[Source records]
-*-*-
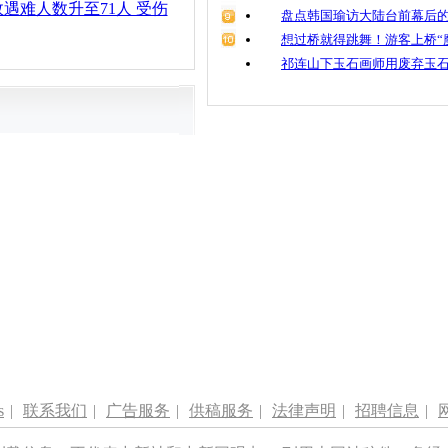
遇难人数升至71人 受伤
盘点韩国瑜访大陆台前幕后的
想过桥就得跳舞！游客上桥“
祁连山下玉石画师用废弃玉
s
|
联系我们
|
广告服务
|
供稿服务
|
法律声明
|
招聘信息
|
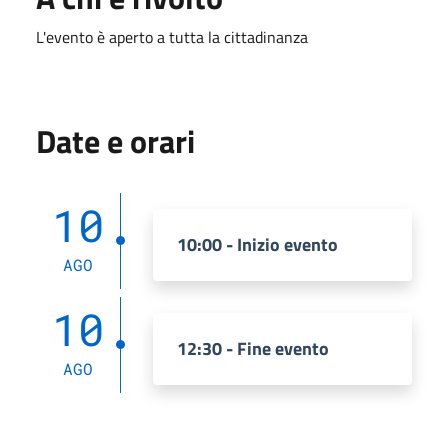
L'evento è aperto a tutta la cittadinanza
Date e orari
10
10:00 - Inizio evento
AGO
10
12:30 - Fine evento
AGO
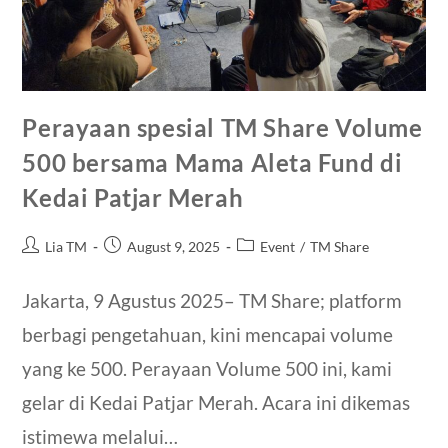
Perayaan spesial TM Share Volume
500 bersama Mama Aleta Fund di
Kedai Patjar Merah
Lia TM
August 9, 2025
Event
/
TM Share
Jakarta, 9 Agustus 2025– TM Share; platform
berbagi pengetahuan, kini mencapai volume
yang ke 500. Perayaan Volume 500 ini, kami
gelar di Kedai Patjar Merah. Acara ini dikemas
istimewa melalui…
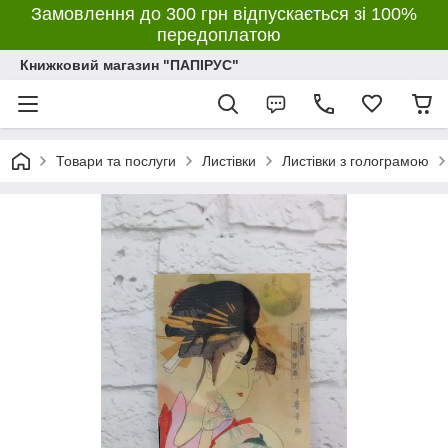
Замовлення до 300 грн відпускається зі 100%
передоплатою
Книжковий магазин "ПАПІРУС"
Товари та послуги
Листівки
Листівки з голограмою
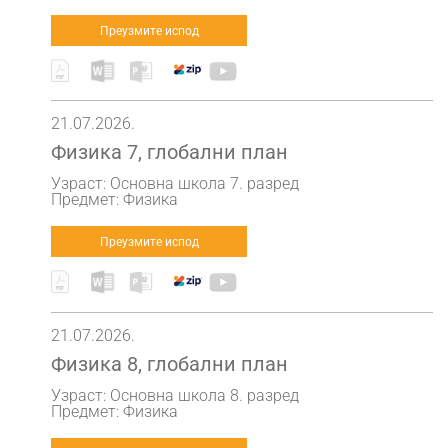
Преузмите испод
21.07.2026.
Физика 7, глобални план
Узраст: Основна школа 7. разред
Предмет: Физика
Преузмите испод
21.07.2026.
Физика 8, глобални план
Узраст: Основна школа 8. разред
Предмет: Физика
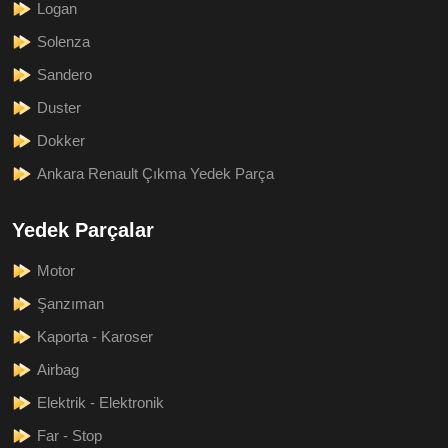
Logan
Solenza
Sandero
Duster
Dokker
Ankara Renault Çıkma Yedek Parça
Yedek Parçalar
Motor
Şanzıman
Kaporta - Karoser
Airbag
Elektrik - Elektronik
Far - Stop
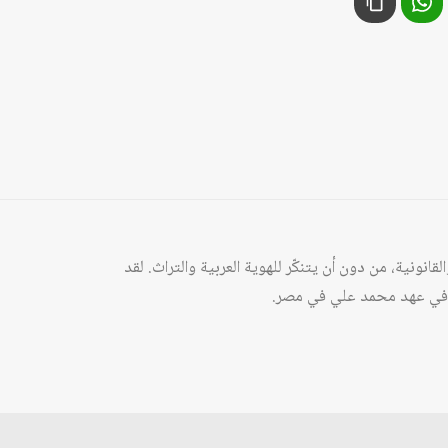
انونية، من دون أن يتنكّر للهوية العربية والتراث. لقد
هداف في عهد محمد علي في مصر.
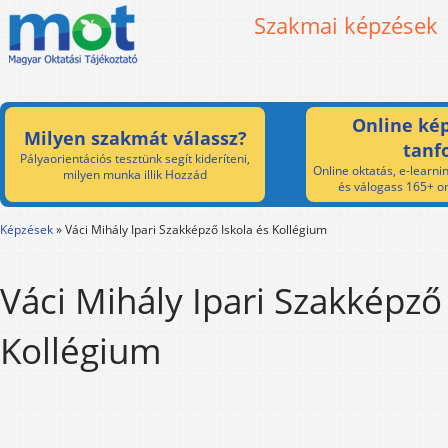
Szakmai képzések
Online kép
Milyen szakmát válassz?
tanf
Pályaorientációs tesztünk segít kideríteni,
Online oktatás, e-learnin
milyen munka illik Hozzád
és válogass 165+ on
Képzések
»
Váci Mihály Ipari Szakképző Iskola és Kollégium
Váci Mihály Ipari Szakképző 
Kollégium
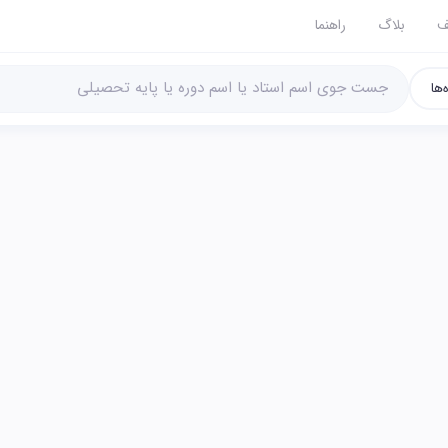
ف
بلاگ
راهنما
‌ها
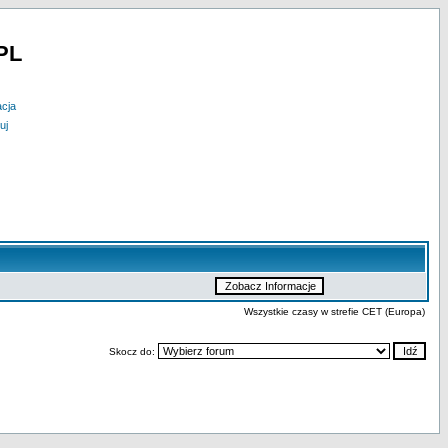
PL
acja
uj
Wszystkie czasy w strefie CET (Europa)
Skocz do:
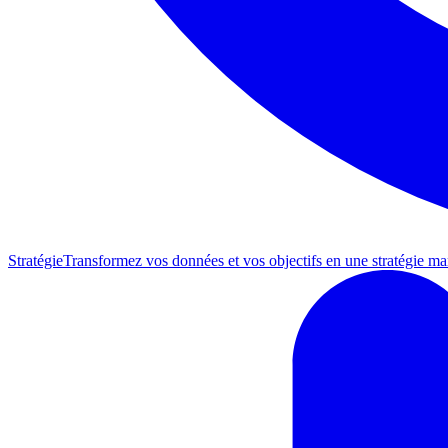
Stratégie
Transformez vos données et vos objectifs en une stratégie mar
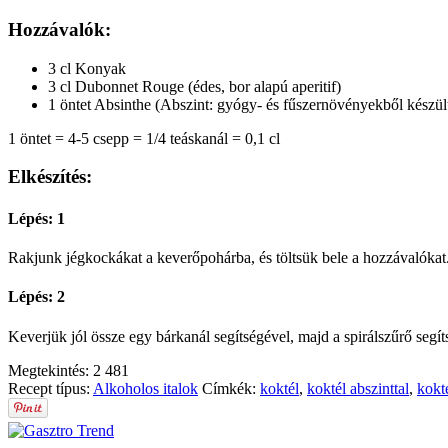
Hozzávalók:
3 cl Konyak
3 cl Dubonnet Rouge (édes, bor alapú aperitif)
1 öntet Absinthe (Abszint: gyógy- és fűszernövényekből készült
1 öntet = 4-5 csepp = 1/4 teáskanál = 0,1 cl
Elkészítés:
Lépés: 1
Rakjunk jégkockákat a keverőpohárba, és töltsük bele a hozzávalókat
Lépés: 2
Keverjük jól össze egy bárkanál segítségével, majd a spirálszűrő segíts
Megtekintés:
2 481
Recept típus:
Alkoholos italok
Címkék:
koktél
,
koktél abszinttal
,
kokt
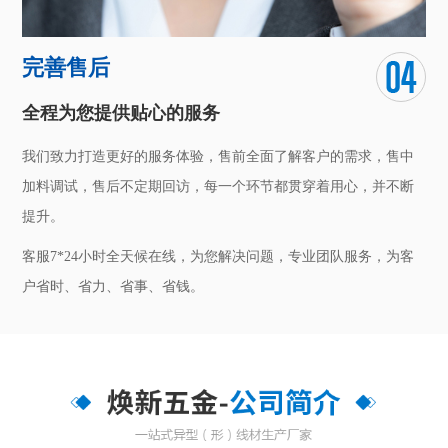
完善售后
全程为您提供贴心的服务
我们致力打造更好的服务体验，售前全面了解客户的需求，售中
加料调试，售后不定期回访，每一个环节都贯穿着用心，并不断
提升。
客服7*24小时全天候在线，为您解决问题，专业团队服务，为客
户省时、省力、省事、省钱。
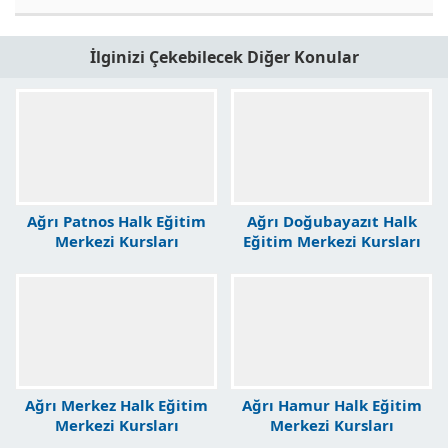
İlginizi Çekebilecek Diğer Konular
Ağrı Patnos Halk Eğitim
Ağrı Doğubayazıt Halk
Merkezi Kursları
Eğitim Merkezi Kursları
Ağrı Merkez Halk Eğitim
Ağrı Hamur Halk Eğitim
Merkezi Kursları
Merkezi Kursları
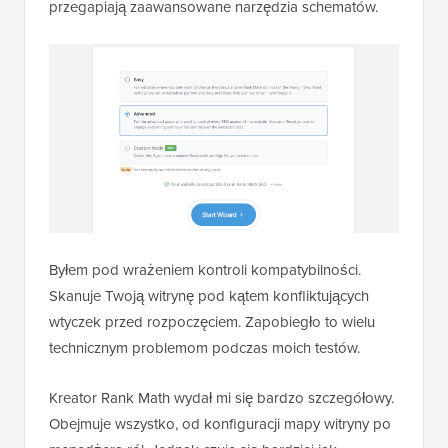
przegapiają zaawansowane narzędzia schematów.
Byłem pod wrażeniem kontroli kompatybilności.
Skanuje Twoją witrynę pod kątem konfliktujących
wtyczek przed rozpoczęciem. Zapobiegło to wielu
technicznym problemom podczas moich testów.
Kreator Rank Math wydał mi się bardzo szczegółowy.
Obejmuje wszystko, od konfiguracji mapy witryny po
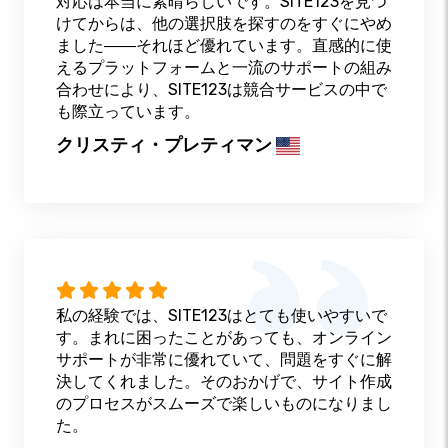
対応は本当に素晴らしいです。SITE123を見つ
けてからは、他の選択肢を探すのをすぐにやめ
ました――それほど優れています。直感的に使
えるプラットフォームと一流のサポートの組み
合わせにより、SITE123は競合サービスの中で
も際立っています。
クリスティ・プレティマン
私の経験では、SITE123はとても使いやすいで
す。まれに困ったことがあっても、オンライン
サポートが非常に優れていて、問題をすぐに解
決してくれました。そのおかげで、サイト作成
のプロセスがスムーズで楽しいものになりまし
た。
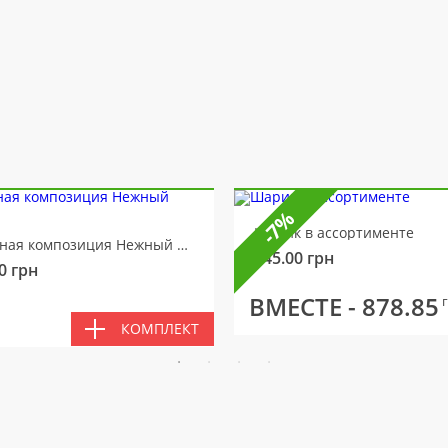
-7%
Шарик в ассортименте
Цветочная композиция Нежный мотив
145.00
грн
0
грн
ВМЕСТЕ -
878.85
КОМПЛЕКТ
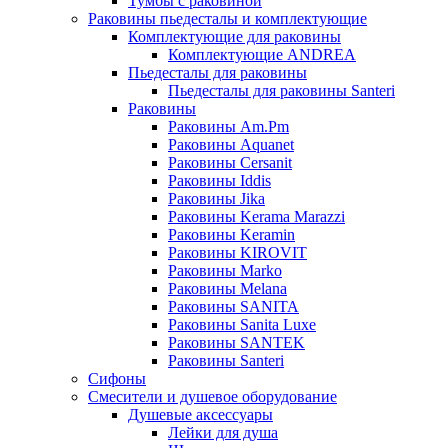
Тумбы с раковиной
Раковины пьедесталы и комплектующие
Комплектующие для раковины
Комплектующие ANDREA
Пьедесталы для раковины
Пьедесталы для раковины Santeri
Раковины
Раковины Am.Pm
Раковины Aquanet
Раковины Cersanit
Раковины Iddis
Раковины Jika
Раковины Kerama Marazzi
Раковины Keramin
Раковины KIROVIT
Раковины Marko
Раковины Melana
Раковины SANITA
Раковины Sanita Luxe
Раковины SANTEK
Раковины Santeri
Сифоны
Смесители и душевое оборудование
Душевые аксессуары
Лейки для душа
-*-*-
# Problem to work on
If a line above contains the word "Online", it counts; state how many lines count, and nothing more.

# Output of the task
2